About this exercise >>
Exactly the lines from the one containing "Galerie foto" through the final line of the data are to be written out again, with nothing added.

Supplied entries >>
################

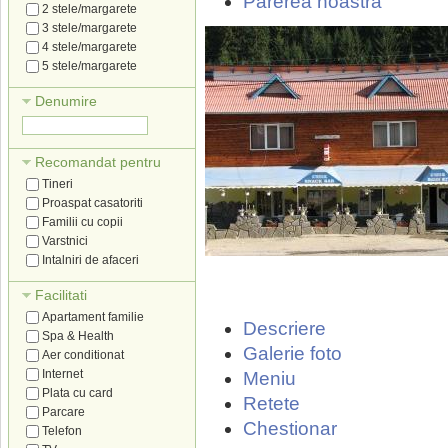
Parerea noastra
2 stele/margarete
3 stele/margarete
4 stele/margarete
5 stele/margarete
Denumire
Recomandat pentru
Tineri
Proaspat casatoriti
Familii cu copii
Varstnici
Intalniri de afaceri
Facilitati
Apartament familie
Descriere
Spa & Health
Galerie foto
Aer conditionat
Internet
Meniu
Plata cu card
Retete
Parcare
Chestionar
Telefon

################

Solution >>
Galerie foto
Aer conditionat
Internet
Meniu
Plata cu card
Retete
Parcare
Chestionar
Telefon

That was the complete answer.